Crocerossina…la sindrome: di cosa si tratta e come risolverla.

Cosa si prova quando si ha la sindrome della crocerossina?

crocerossina“Ho sempre sognato il principe azzurro, bello, dolce, deciso, intraprendente, un Uomo con la U maiuscola ed invece mi attraggono sempre gli uomini da salvare.”

Queste le parole spesso proferite da donne la cui caratteristica comune è la sindrome da crocerossina.

A questa tipologia di donne non attraggono uomini decisi, realizzati, sicuri di sé, ma persone complesse, complicate, spesso con atteggiamenti ambigui e contraddittori, uomini da salvare. Per le donne con la sindrome della crocerossina l’oggetto dei desideri non è quell’uomo che la vuole realmente, ma il complicato, lo schivo, il misterioso, colui che in realtà non vuole assolutamente avere un rapporto, impegnarsi e dare.
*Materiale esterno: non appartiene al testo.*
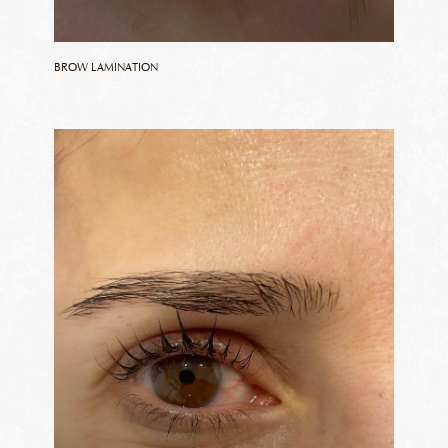
BROW LAMINATION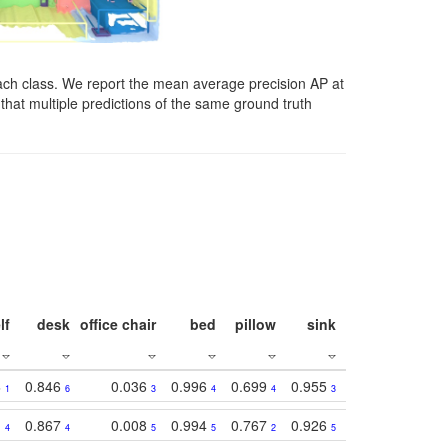
ach class. We report the mean average precision AP at
that multiple predictions of the same ground truth
lf
desk
office chair
bed
pillow
sink
picture
wind
3
0.846
0.036
0.996
0.699
0.955
0.929
0.84
1
6
3
4
4
3
1
1
0.867
0.008
0.994
0.767
0.926
0.874
0.81
4
4
5
5
2
5
2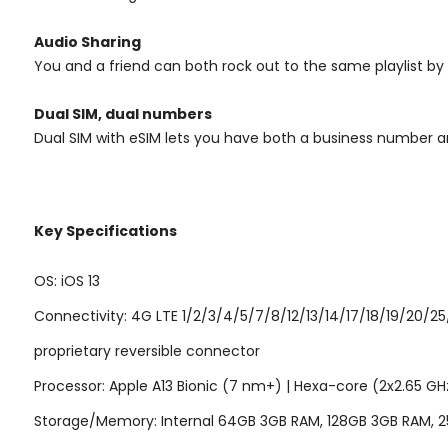
Audio Sharing
You and a friend can both rock out to the same playlist by
Dual SIM, dual numbers
Dual SIM with eSIM lets you have both a business number 
Key Specifications
OS: iOS 13
Connectivity: 4G LTE 1/2/3/4/5/7/8/12/13/14/17/18/19/20/25
proprietary reversible connector
Processor: Apple A13 Bionic (7 nm+) | Hexa-core (2x2.65 GH
Storage/Memory: Internal 64GB 3GB RAM, 128GB 3GB RAM, 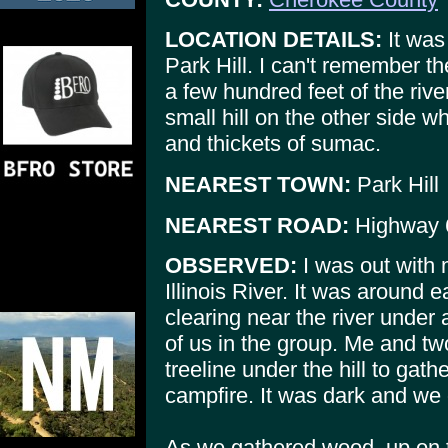
LOCATION DETAILS:
It was 
Park Hill. I can't remember th
a few hundred feet of the rive
small hill on the other side 
and thickets of sumac.
NEAREST TOWN:
Park Hill
NEAREST ROAD:
Highway 
OBSERVED:
I was out with 
Illinois River. It was around 
clearing near the river under 
of us in the group. Me and tw
treeline under the hill to gat
campfire. It was dark and we 
As we gathered wood, up on th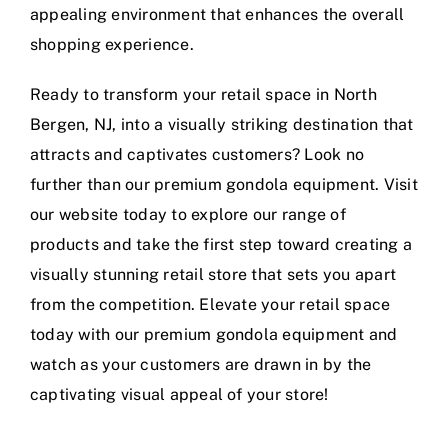
appealing environment that enhances the overall
shopping experience.
Ready to transform your retail space in North
Bergen, NJ, into a visually striking destination that
attracts and captivates customers? Look no
further than our premium gondola equipment. Visit
our website today to explore our range of
products and take the first step toward creating a
visually stunning retail store that sets you apart
from the competition. Elevate your retail space
today with our premium gondola equipment and
watch as your customers are drawn in by the
captivating visual appeal of your store!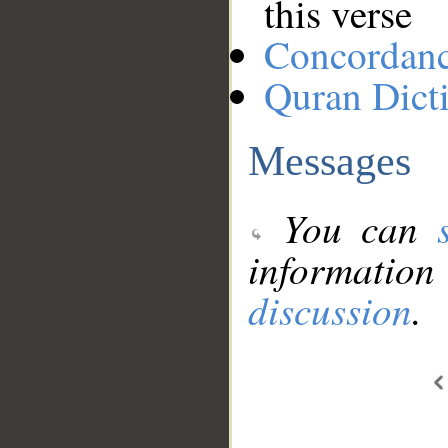
this verse
Concordan
Quran Dict
Messages
You can
information
discussion
.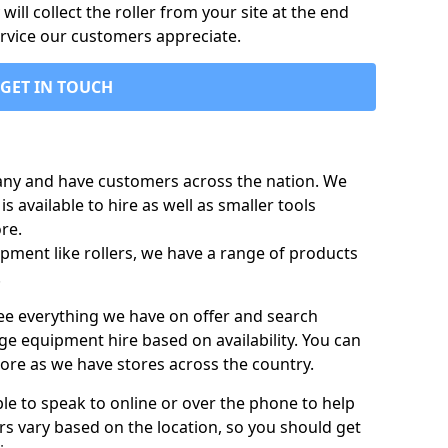
ill collect the roller from your site at the end
ervice our customers appreciate.
GET IN TOUCH
any and have customers across the nation. We
s available to hire as well as smaller tools
re.
pment like rollers, we have a range of products
.
 see everything we have on offer and search
ge equipment hire based on availability. You can
more as we have stores across the country.
ble to speak to online or over the phone to help
rs vary based on the location, so you should get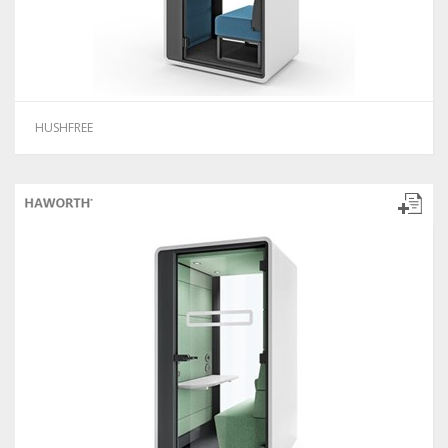
HUSHFREE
Così facendo, però, la donna crocerossina si annulla completamente, non considera più le proprie necessità, i propri bisogni, i propri interessi tanta è la concentrazione nell’aiutare l’altro nei suoi molteplici problemi la cui natura è esistenziale, economica e, certamente, una tendenza caratteriale al non fare, al non voler fare, una propensione al vittimismo.

I più furbi tra questi uomini si appoggiano totalmente alla crocerossina di turno nella convinzione che ci sarà approfittandosi e sfruttando la situazione.

Ma da cosa deriva questa sindrome?

In primis da una profonda carenza di insicurezza, di autostima, dalla assoluta necessità di sentirsi indispensabili per qualcuno tendendo a coccolare, riverire, far da mamma risolvendo qualsiasi problema altrui ed essendo ripagate con minuscole briciole di affetto.

 Molto spesso queste donne hanno in comune un passato complicato ed esternano, nel voler accudire e salvare la persona che credono di amare, la necessità di curare la loro stessa parte ferita. Probabilmente son donne che hanno sofferto nella loro infanzia.

Aiutare l’altro in realtà è come aiutare se stesse alla ricerca della propria pace interiore coccolando ed accudendo la propria interiorità ferita.

Queste donne si identificano talmente tanto nell’ uomo, da divenire complicatissimo staccarsene perché aiutando lui trovano sollievo, dipendono completamente da questi uomini e, salvandoli, appagano il senso di colpa che, chi è afflitto dalla sindrome da crocerossina, prova da una vita intera.

Ho sempre creduto che le relazioni sono come una bilancia, devono pesare ugualmente, essere eque , bilanciate. E’ bello prendersi cura dell’altro quando anche lui si prende cura di noi.

Star bene in una storia non significa rendere felice ed appagato solamente l’altro, ma uno scambio reciproco di attenzioni, di dimostrazioni di amore da parte di entrambi i giocatori di una relazione, un prendersi cura vicendevole.

Quindi, se vedete qualche segnale , se il vostro partner si appoggia a voi, se la vostra relazione è malato – terapeuta, scappate a gambe levate. Se non riuscite da sole ed è comprensibile, in quanto questa sindrome, come già detto, racchiude una difficoltà interiore profonda e complessa, chiedete aiuto. E se proprio volete prendervi cura di qualcuno, prendete un cagnolino al canile. Di certo, vi darà molto più amore di quegli uomini irrisolti che si approfittando solamente di voi.

Amarci, prenderci cura di noi stesse e realizzare i nostri bisogni e la nostra felicità è il miglior regalo che possiamo farci, non credete anche voi?